**DESCRIPTION OF THE TASK:** Restate all entries word for word, minus pictures.

■ ■ ■ ■ ■ ■ ■

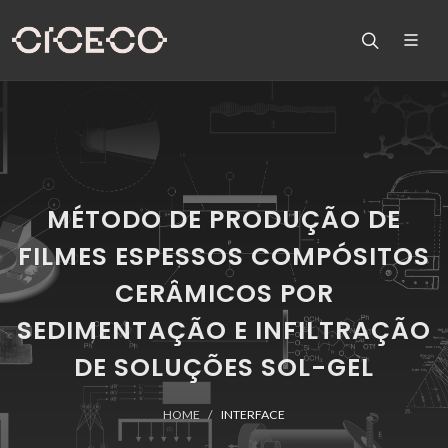
MÉTODO DE PRODUÇÃO DE
FILMES ESPESSOS COMPÓSITOS
CERÂMICOS POR
SEDIMENTAÇÃO E INFILTRAÇÃO
DE SOLUÇÕES SOL-GEL
HOME
INTERFACE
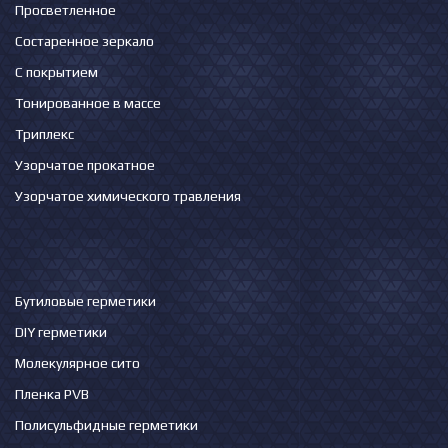
Просветленное
Состаренное зеркало
С покрытием
Тонированное в массе
Триплекс
Узорчатое прокатное
Узорчатое химического травления
Бутиловые герметики
DIY герметики
Молекулярное сито
Пленка PVB
Полисульфидные герметики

■ ■ ■ ■ ■ ■ ■

**ANSWER SECTION:**
MÉTODO DE PRODUÇÃO DE
FILMES ESPESSOS COMPÓSITOS
CERÂMICOS POR
SEDIMENTAÇÃO E INFILTRAÇÃO
DE SOLUÇÕES SOL-GEL
HOME
INTERFACE
Просветленное
Состаренное зеркало
С покрытием
Тонированное в массе
Триплекс
Узорчатое прокатное
Узорчатое химического травления
Бутиловые герметики
DIY герметики
Молекулярное сито
Пленка PVB
Полисульфидные герметики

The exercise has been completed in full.